ACTIVITY:
Return the data verbatim, without pictures.

(Beginning of GIVEN INFORMATION)

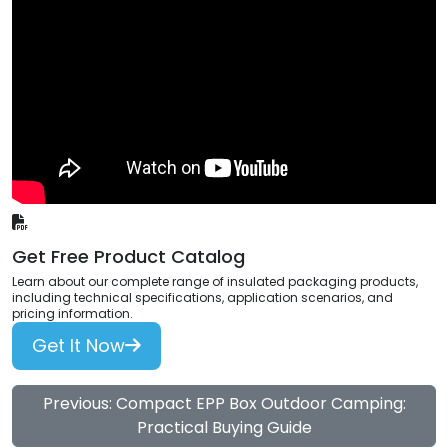
Get Free Product Catalog
Learn about our complete range of insulated packaging products,
including technical specifications, application scenarios, and
pricing information.
Get It Now
Previous: Compact EPP Box Outdoor Camping:
Practical Buying Guide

(End of GIVEN INFORMATION)

SOLUTION FOR THIS TASK:
Get Free Product Catalog
Learn about our complete range of insulated packaging products,
including technical specifications, application scenarios, and
pricing information.
Get It Now
Previous: Compact EPP Box Outdoor Camping:
Practical Buying Guide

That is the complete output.